Congress hears Central Wasatch National Conservation and Recreation Area Act of 2016
Last week a bill was introduced to Congress that would create the Central Wasatch National Conservation and Recreation Area. Carl Fisher, Executive Director of Save Our Canyons, travelled to Washington DC to speak on behalf of the bill, which is a collaborative product of the Mountain Accord.
Among other things, the bill proposes to:
- Include about 80,000 acres of public land—high ridgelines, meadows, cirques, and snowy bowls—in a new Conservation and Recreation Area, which is a new designation.
- Add about 8,000-acres of wilderness in the central Wasatch, including making the new Grandeur Peak Wilderness Area, which would nearly border Salt Lake City.
- Fix the boundaries of the ski resorts that operate on public land at their current size and not permit future expansion on public lands.

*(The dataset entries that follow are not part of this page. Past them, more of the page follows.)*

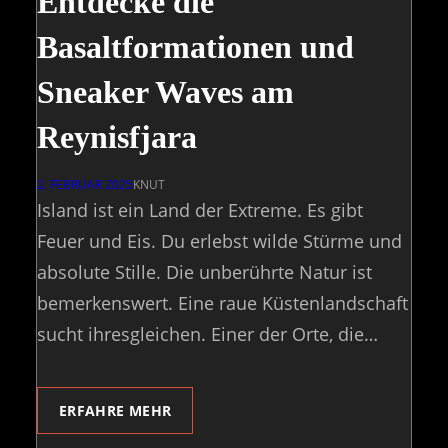
Entdecke die
Basaltformationen und
Sneaker Waves am
Reynisfjara
2. FEBRUAR 2025
KNUT
Island ist ein Land der Extreme. Es gibt
Feuer und Eis. Du erlebst wilde Stürme und
absolute Stille. Die unberührte Natur ist
bemerkenswert. Eine raue Küstenlandschaft
sucht ihresgleichen. Einer der Orte, die…
ERFAHRE MEHR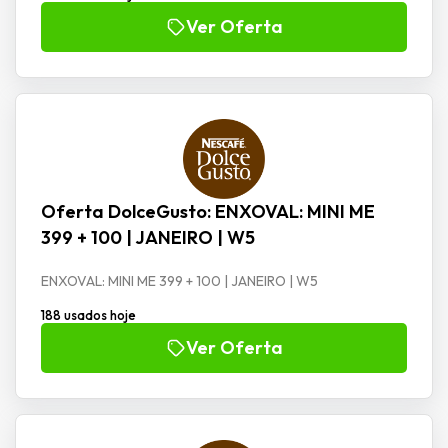
Ver Oferta
Oferta DolceGusto: ENXOVAL: MINI ME
399 + 100 | JANEIRO | W5
ENXOVAL: MINI ME 399 + 100 | JANEIRO | W5
188 usados hoje
Ver Oferta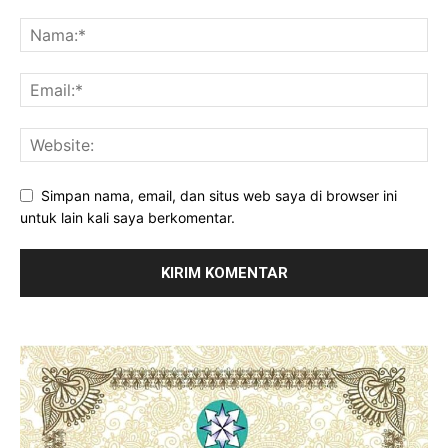
Simpan nama, email, dan situs web saya di browser ini
untuk lain kali saya berkomentar.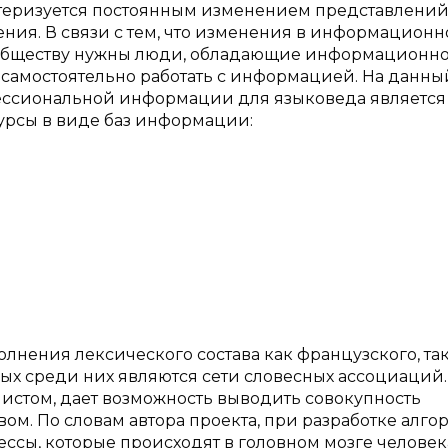
теризуется постоянным изменением представлений
ения. В связи с тем, что изменения в информацион
 обществу нужны люди, обладающие информационно
 самостоятельно работать с информацией. На данны
ессиональной информации для языковеда является
сурсы в виде баз информации:
лнения лексического состава как французского, так
ых среди них являются сети словесных ассоциаций.
истом, дает возможность выводить совокупность
ом. По словам автора проекта, при разработке алго
ы, которые происходят в головном мозге человека.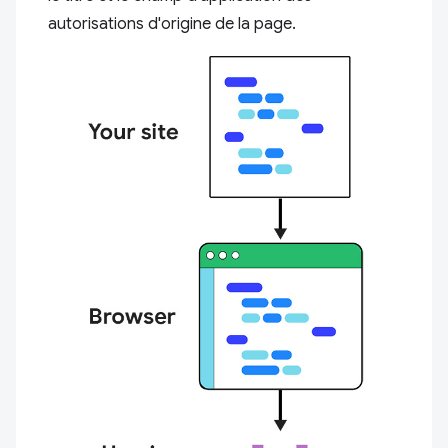
autorisations d'origine de la page.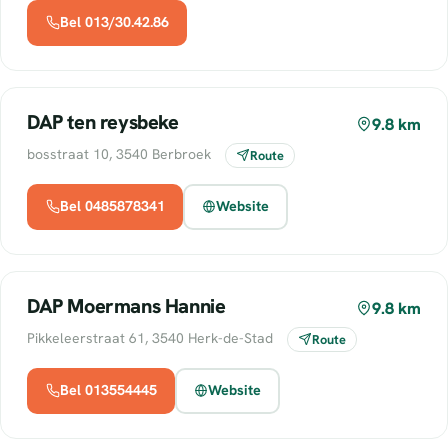
Bel 013/30.42.86
DAP ten reysbeke
9.8 km
bosstraat 10, 3540 Berbroek
Route
Bel 0485878341
Website
DAP Moermans Hannie
9.8 km
Pikkeleerstraat 61, 3540 Herk-de-Stad
Route
Bel 013554445
Website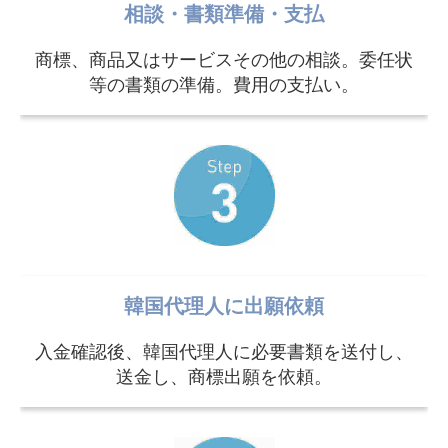
相談・書類準備・支払
商標、商品又はサービスその他の相談。委任状
等の書類の準備。費用の支払い。
韓国代理人に出願依頼
入金確認後、韓国代理人に必要書類を送付し、
送金し、商標出願を依頼。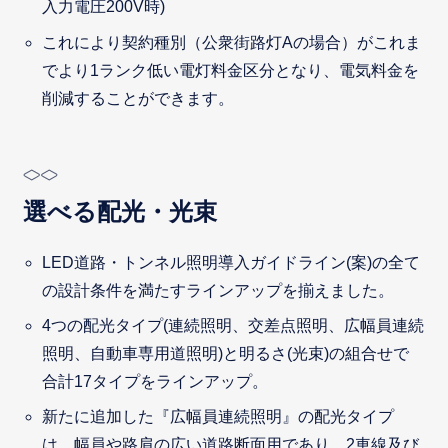
入力電圧200V時)
これにより契約種別（公衆街路灯Aの場合）がこれま
でより1ランク低い電灯料金区分となり、電気料金を
削減することができます。
選べる配光・光束
LED道路・トンネル照明導入ガイドライン(案)の全て
の設計条件を満たすラインアップを揃えました。
4つの配光タイプ(連続照明、交差点照明、広幅員連続
照明、自動車専用道照明)と明るさ(光束)の組合せで
合計17タイプをラインアップ。
新たに追加した『広幅員連続照明』の配光タイプ
は、幅員や路肩の広い道路断面用であり、2車線及び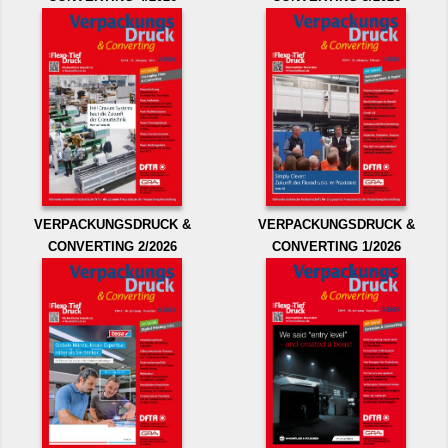
VERPACKUNGSDRUCK &
VERPACKUNGSDRUCK &
CONVERTING 2/2026
CONVERTING 1/2026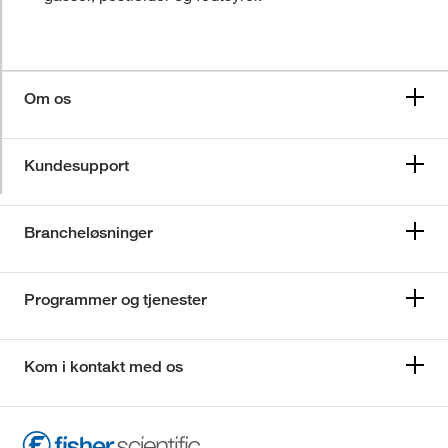
Om os
Kundesupport
Brancheløsninger
Programmer og tjenester
Kom i kontakt med os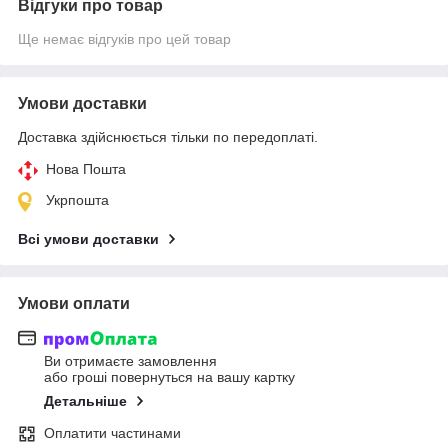
Відгуки про товар
Ще немає відгуків про цей товар
Умови доставки
Доставка здійснюється тільки по передоплаті.
Нова Пошта
Укрпошта
Всі умови доставки
Умови оплати
Ви отримаєте замовлення
або гроші повернуться на вашу картку
Детальніше
Оплатити частинами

To read more about the bill, follow this link to Outside Magazine.
National Parks Service Director’s Order #100 will make it easier for Parks to ban climbing
Outgoing NPS Director Jarvis is poised to issue Director’s Order #100, a directive that would allow National Parks to enact a risk management strategy called the Precautionary Principle. If If institutionalized, this Precautionary Principle would allow land managers to prohibit or restrict appropriate uses if “an activity raises plausible or probable threats of harm to park resources.”
The Precautionary Principle requires that, when an activity raises plausible or probable threats of harm to park resources and/or human health, management should take anticipatory action even when there is uncertainty. When such uncertainty exists, NPS managers will take actions that err on the side of caution to protect natural and cultural resources.
Which doesn’t sound terrible, right? But what it does, effectively, is give park managers the ability to make rules without public process. To read more about the precautionary principle and Director’s Order #100, refer to the following link from the Access Fund.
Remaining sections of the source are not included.